[Aim of the task]
Every line with the word "años" in it should be extracted from the data that follows.

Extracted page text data
□ □ □ □ □

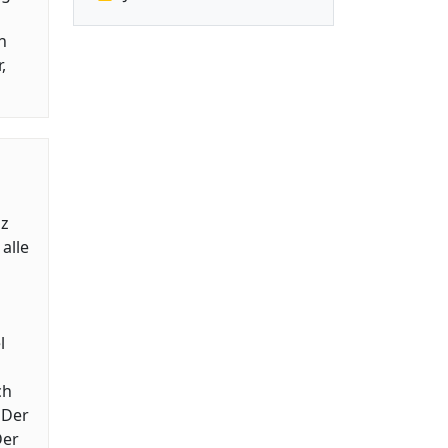
n
,
nz
alle
l
ch
 Der
Der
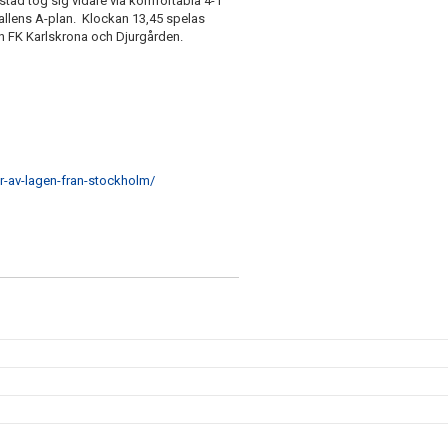
ad tog sig vidare via komfortabla 4-1
allens A-plan. Klockan 13,45 spelas
an FK Karlskrona och Djurgården.
r-av-lagen-fran-stockholm/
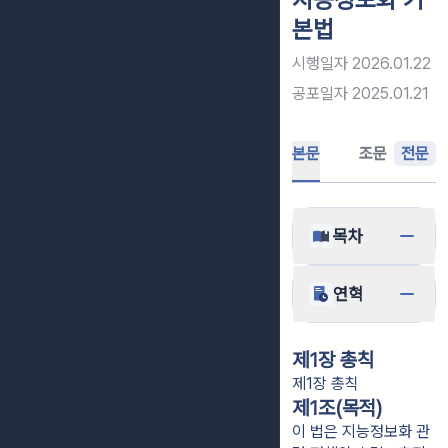
본법
시행일자
2026.01.22
공포일자
2025.01.21
본문
조문
전문
목차
연혁
제1장 총칙
제1장 총칙
제1조(목적)
이 법은 지능정보화 관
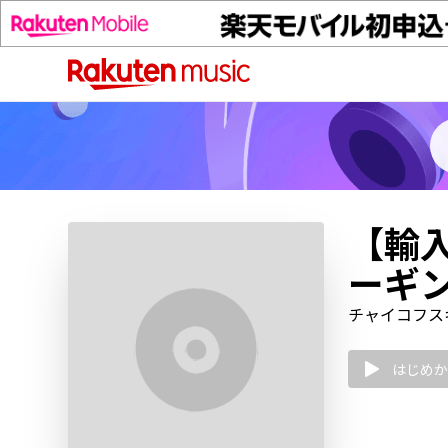
【輸
ーギン
チャイコフスキー
はじめか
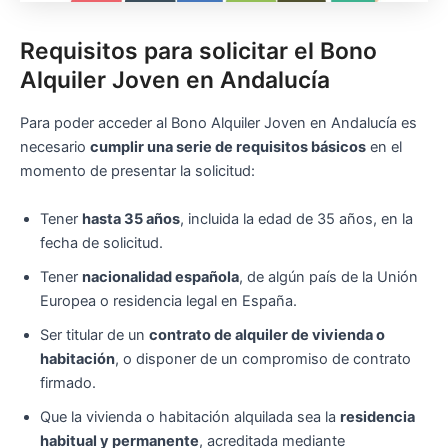
Requisitos para solicitar el Bono
Alquiler Joven en Andalucía
Para poder acceder al Bono Alquiler Joven en Andalucía es
necesario
cumplir una serie de requisitos básicos
en el
momento de presentar la solicitud:
Tener
hasta 35 años
, incluida la edad de 35 años, en la
fecha de solicitud.
Tener
nacionalidad española
, de algún país de la Unión
Europea o residencia legal en España.
Ser titular de un
contrato de alquiler de vivienda o
habitación
, o disponer de un compromiso de contrato
firmado.
Que la vivienda o habitación alquilada sea la
residencia
habitual y permanente
, acreditada mediante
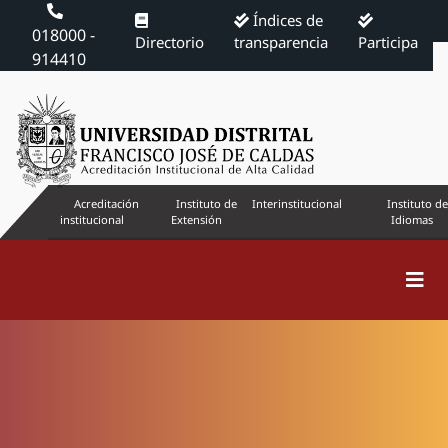
Índices de
018000 -
Directorio
transparencia
Participa
914410
Acreditación
Instituto de
Interinstitucional
Instituto de
institucional
Extensión
Idiomas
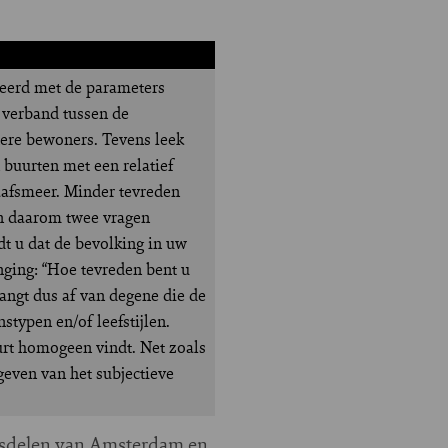
ieerd met de parameters
 verband tussen de
dere bewoners. Tevens leek
buurten met een relatief
aafsmeer. Minder tevreden
jn daarom twee vragen
dt u dat de bevolking in uw
nging: “Hoe tevreden bent u
angt dus af van degene die de
stypen en/of leefstijlen.
rt homogeen vindt. Net zoals
even van het subjectieve
adsdelen van Amsterdam en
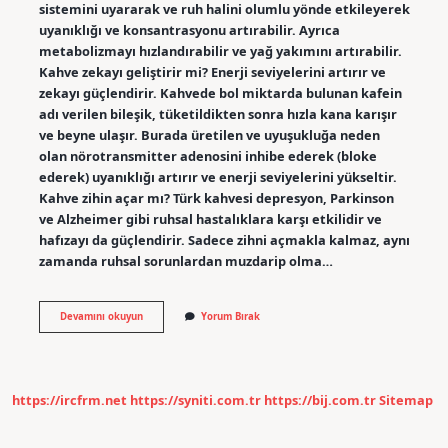
sistemini uyararak ve ruh halini olumlu yönde etkileyerek
uyanıklığı ve konsantrasyonu artırabilir. Ayrıca
metabolizmayı hızlandırabilir ve yağ yakımını artırabilir.
Kahve zekayı geliştirir mi? Enerji seviyelerini artırır ve
zekayı güçlendirir. Kahvede bol miktarda bulunan kafein
adı verilen bileşik, tüketildikten sonra hızla kana karışır
ve beyne ulaşır. Burada üretilen ve uyuşukluğa neden
olan nörotransmitter adenosini inhibe ederek (bloke
ederek) uyanıklığı artırır ve enerji seviyelerini yükseltir.
Kahve zihin açar mı? Türk kahvesi depresyon, Parkinson
ve Alzheimer gibi ruhsal hastalıklara karşı etkilidir ve
hafızayı da güçlendirir. Sadece zihni açmakla kalmaz, aynı
zamanda ruhsal sorunlardan muzdarip olma…
Kahve
Devamını okuyun
Yorum Bırak
Beyni
Çalıştırır
Mı
https://ircfrm.net
https://syniti.com.tr
https://bij.com.tr
Sitemap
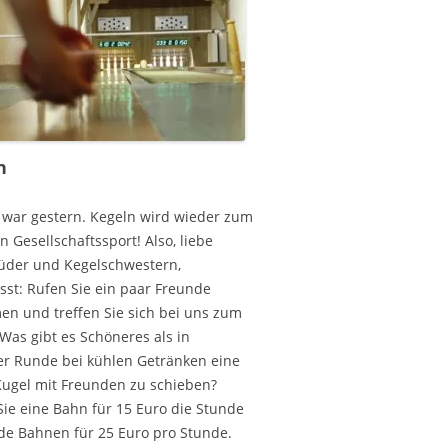
n
 war gestern. Kegeln wird wieder zum
n Gesellschaftssport! Also, liebe
üder und Kegelschwestern,
sst: Rufen Sie ein paar Freunde
n und treffen Sie sich bei uns zum
Was gibt es Schöneres als in
ger Runde bei kühlen Getränken eine
Kugel mit Freunden zu schieben?
Sie eine Bahn für 15 Euro die Stunde
de Bahnen für 25 Euro pro Stunde.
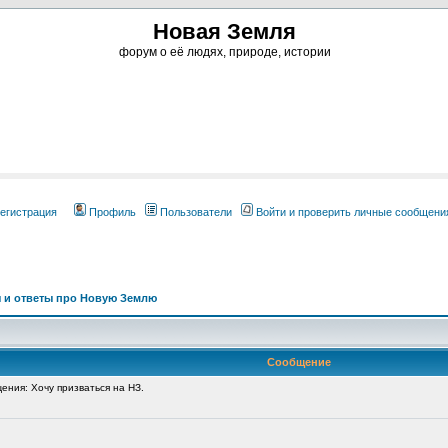
Новая Земля
форум о её людях, природе, истории
егистрация
Профиль
Пользователи
Войти и проверить личные сообщени
 и ответы про Новую Землю
Сообщение
ния: Хочу призваться на НЗ.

□ □ □ □ □

[Your response]
hasta 35 años
, incluida la edad de 35 años, en la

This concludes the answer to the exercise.